The Silver Lining of Compassionate Empathy


When we hear the word, compassion, we tend to conceptualize it to mean feeling sorry for someone, relating to the pain of the other, feeling bad about what the other is going through. Some platforms define compassion as sympathetic pity. It is a place that we go in our hearts to first feel and then act when we see the suffering of others. Charitable organizations recognize our sense of compassion to lead us to relate to the pain of the other and to take action, by contributing, volunteering, becoming an activist, a voice for the voiceless.

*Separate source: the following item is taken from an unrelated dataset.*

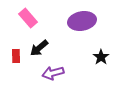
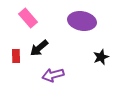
purple ellipse: rotated 20 degrees clockwise
black star: rotated 14 degrees clockwise
purple arrow: moved 2 px down
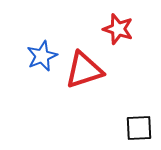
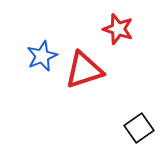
black square: rotated 32 degrees counterclockwise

And then there is empathy. Are they the same? What about sympathy? Is it the same? I would like to share with you how I learned the difference between sympathy and empathy. I have always been a sympathetic person. I have always been a compassionate person. I thought that I was always an empathetic person until I personally learned the difference. As a sympathetic person, when someone lost a loved one, I truly felt bad FOR them. I even thought that I felt their pain. I said all the right words, gave the prerequisite Southern hug (there is truly nothing like a true Southern hug) and moved on with my life.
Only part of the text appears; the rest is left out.